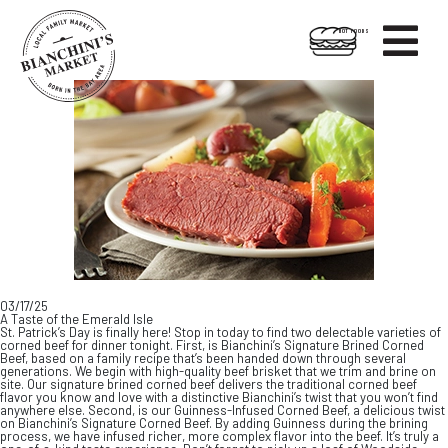

HOT FOODS
Skip
Skip
to
to
content
footer
03/17/25
A Taste of the Emerald Isle
St. Patrick’s Day is finally here! Stop in today to find two delectable varieties of
corned beef for dinner tonight. First, is Bianchini’s Signature Brined Corned
Beef, based on a family recipe that’s been handed down through several
generations. We begin with high-quality beef brisket that we trim and brine on
site. Our signature brined corned beef delivers the traditional corned beef
flavor you know and love with a distinctive Bianchini’s twist that you won’t find
anywhere else. Second, is our Guinness-Infused Corned Beef, a delicious twist
on Bianchini’s Signature Corned Beef. By adding Guinness during the brining
process, we have infused richer, more complex flavor into the beef. It’s truly a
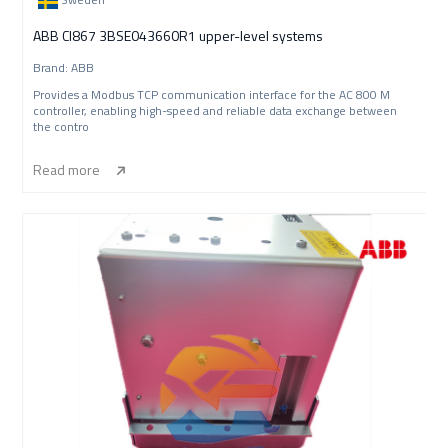
ABB CI867 3BSE043660R1 upper-level systems
Brand: ABB
Provides a Modbus TCP communication interface for the AC 800 M
controller, enabling high-speed and reliable data exchange between
the contro
Read more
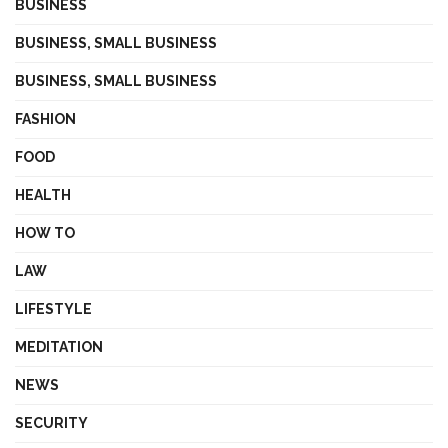
BUSINESS
BUSINESS, SMALL BUSINESS
BUSINESS, SMALL BUSINESS
FASHION
FOOD
HEALTH
HOW TO
LAW
LIFESTYLE
MEDITATION
NEWS
SECURITY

ACTIVITY =
The answer must be every line from the records above that contains the word "flavor", copied in full.

EXPECTED ANSWER =
flavor you know and love with a distinctive Bianchini’s twist that you won’t find
process, we have infused richer, more complex flavor into the beef. It’s truly a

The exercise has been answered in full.